Berdasarkan penelitian yang dilakukan pada hewan uji, dilakukannya irigasi baik pada paparan asam maupun basa dalam beberapa menit mengurangi pH di kulit dan luka yang lebih dalam.
Dalam sebuah penelitian disebutkan bahwa, pasien yang menerima irigasi dalam waktu 10 menit mengalami penurunan lima kali lipat daripada dilakukannya irigasi setelah di rumah sakit.
Pada beberapa situasi khusus seperti kontaminasi pada logam litium, natrium, kalium atau magnesium, irigasi dengan air dapat menghasilkan reaksi kimia yang dapat menyebabkan perburukan luka bakar. Sehingga apabila terdapat paparan pada logam-logam tersebut, sebaiknya ditutupi dengan minyak mineral dan potongan-potongan logam yang tertinggal harus dilepaskan dengan menggunakan tang dan ditempatkan di dalam minyak mineral juga.
Jika potongan-potongan logam tidak bisa dilepaskan, maka dapat menutupi luka dengan kain kasa yang dibasahi mineral. Jika terdapat kontaminasi dengan fosfor putih, maka sebaiknya diirigasi dengan menutupinya dengan kain kasa yang direndam air dan menjaga kelembaban daerah setiap saat. Daerah tersebut juga dapat ditutupi dengan petroleum jelly.
Sebagai tindak lanjut, jika perlu dapat dilakukan resusitasi, perbaikan keadaan umum serta pemberian cairan dan elektrolit.
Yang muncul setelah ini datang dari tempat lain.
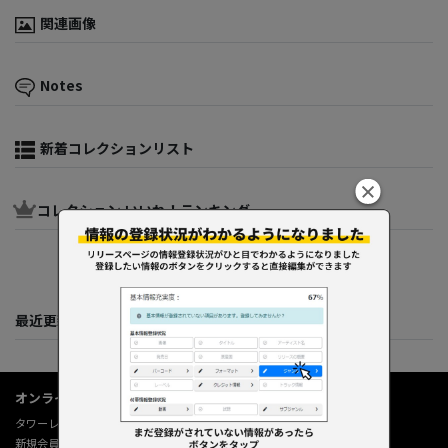
関連画像
Notes
新着コレクションリスト
コレクション いいね！ランキング
最近更新してくれた人たち
オンラインショップ情報
タワーレコード オンライン
新規会員登録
Pada kecelakaan akibat asam fluoride, pemberian kalsium glukonat 10% di bawah jaringan yang terkena dapat bermanfaat mencegah ion fluor menembus jaringan dan menyebabkan dekalsifikasi tulang. Ion fluor akan terikat menjadi kalsium fluoride yang tidak larut. Jika ada luka dalam, maka diperlukan debridement yang disusul cangkok kulit dan rekonstruksi.
Pajanan zat kimia pada mata perlu tindakan darurat berupa irigasi dengan air atau sebaiknya larutan garam 0,9% secara terus menerus sampai penderita dirawat di rumah sakit. Penyiraman sering sukar dilakukan karena biasanya timbul blefarospasme atau otot kelopak mata berkedut.
Obat-obatan yang digunakan terutama adalah obat topikal. Terapi antibiotik topikal diberikan pada luka bakar dermal dan ocular.
Kalsium atau garam magnesium digunakan untuk luka bakar asam fluoride. Sedangkan untuk menghilangkan rasa nyeri dapat digunakan obat-obatan analgesik terutama dari golongan AINS (anti inflamatori non steroid) karena dapat menghambat pembentukan prostaglandin.
Terapi steroid masih dalam kotroversial, tetapi mungkin lebih baik untuk pengobatan dalam peradangan saluran nafas bagian atas. Belum ada bukti yang menunjukkan bahwa terapi steroid menurunkan kejadian pembentukan penyempitan luka. Steroid malah dapat mempengaruhi timbulnya tanda-tanda infeksi dan kemungkinan perforasi.
Selain itu, pasien juga diberikan cairan IV untuk mengganti kehilangan cairan yang terjadi.